What is EBITDA?
In the realm of mergers and acquisitions, there are numerous factors that companies or firms must consider in selling or buying. While people typically tend to focus on strategy, financing and overall structure post-merger or post-acquisition, there are always tax considerations that will influence the decision to make a deal, and how to make that deal. On top of this, companies or firms must consider how assets may depreciate over time such that the value of the company (and thus its stock) changes. Yet, there is a key metric involved in big deals called EBITDA, which stands for “earnings before interest, taxes, depreciation and amortization.” EBITDA measures an entity’s net income without factoring in interest it will have to pay on financing, taxes it will have to pay, and depreciation of the value of its assets. It also ignores amortization, which has to do with the structure and schedule for paying off debt and how much of that goes toward interest and how much of it goes toward principal on the debt, or how much is spent on a certain expense over a specific amount of time such that money is allocated on an annual basis. Amortization in some circumstances can give rise to tax deductions for a company. While not a pure measure of cash flow, it is somewhat analogous because it looks at earnings before those other payments are made.
As profiled recently in the New York Times Dealbook, investors and analysts use this measurement to assess “whether a company or its stock is overvalued or undervalued.” As the article indicates, when creditors provide financing for a deal (such as in a leveraged buyout with loans or bonds, for example), they will calculated the EBITDA value of a deal, and can compare companies’ profitability. A positive EBITDA can indicate good profitability, while a low or negative EBITDA calculation means there may not be enough cash flow for the company. EBITDA may be particularly advantageous to compare companies irrespective of where they are registered and do business, since different jurisdictions have different tax laws. Critics, though, see EBITDA as a “gimmick” by accountants, and it is not necessarily considered a general accounting practice, though it has become increasingly popular in recent decades, particularly for mergers and acquisitions.

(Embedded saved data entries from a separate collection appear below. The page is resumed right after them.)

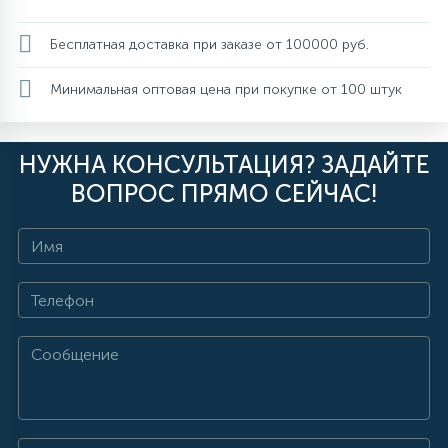
Бесплатная доставка при заказе от 100000 руб.
Минимальная оптовая цена при покупке от 100 штук
НУЖНА КОНСУЛЬТАЦИЯ? ЗАДАЙТЕ
ВОПРОС ПРЯМО СЕЙЧАС!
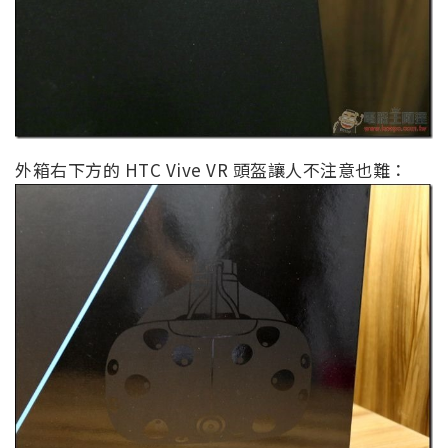
外箱右下方的 HTC Vive VR 頭盔讓人不注意也難：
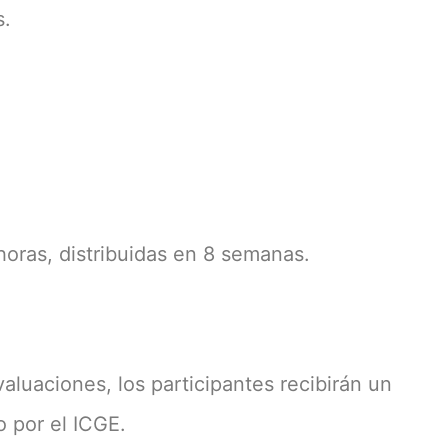
s.
horas, distribuidas en 8 semanas.
evaluaciones, los participantes recibirán un
o por el ICGE.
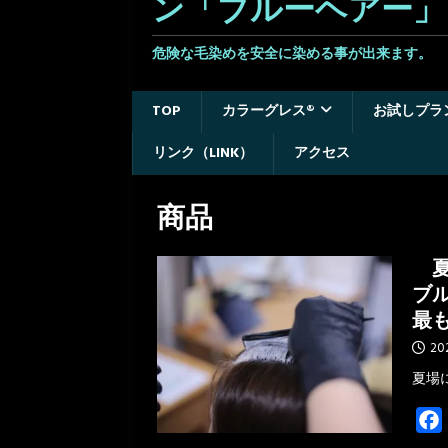
ン「ブルーヘアー」
危険な毛染めを安全に染める事が出来ます。 
TOP
カラーグレス®
お試しプラ
リンク（LINK）
アクセス
商品
夏
ブ
最
20
夏場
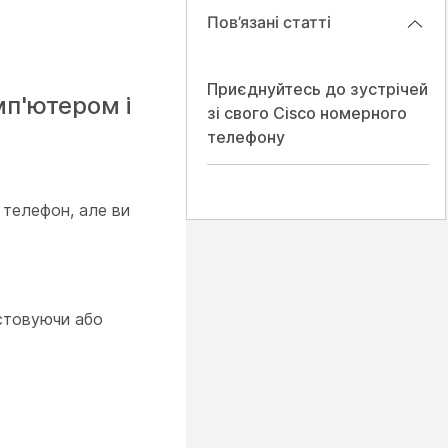
Пов’язані статті
Приєднуйтесь до зустрічей
мп'ютером і
зі свого Cisco номерного
телефону
 телефон, але ви
истовуючи або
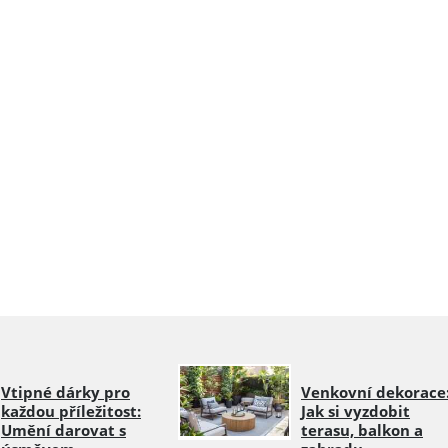
Vtipné dárky pro
Venkovní dekorace
každou příležitost:
Jak si vyzdobit
Umění darovat s
terasu, balkon a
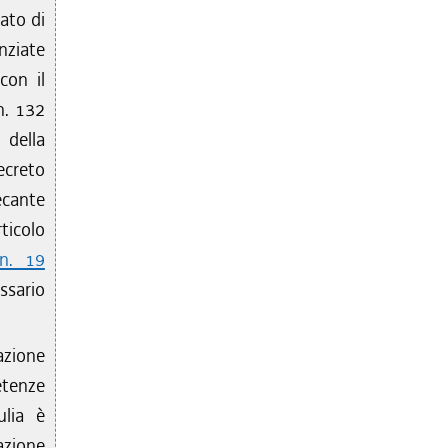
nato di
nziate
con il
n. 132
 della
ecreto
cante
ticolo
 n. 19
ssario
cazione
etenze
lia è
azione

One wrinkle with EBITDA, however, is that it can often be calculated and manipulated in different ways. As the Dealbook article discusses, in citing a report from Moody’s Investors Service, debt issuers are tailoring EBITDA to make issuing that debt more palatable. For example, by adding “projected savings” to the pot, even though it is difficult to sure whether there will be savings or just how much the savings will actually be. The investors/creditors that rely on the EBITDA calculation in deciding whether or not to invest in a company that will earn high profit have reportedly not shown much skepticism in how EBITDA is being calculated. Thus, this can lead to overstated profitability for a company, and investors willing to jump on board where there is not nearly the prospect of profit that they think, or may simply be willing to look past those weaknesses in the calculation because of an urgency to get deals done in an economy and market that is rebounding and even heating up in some ways.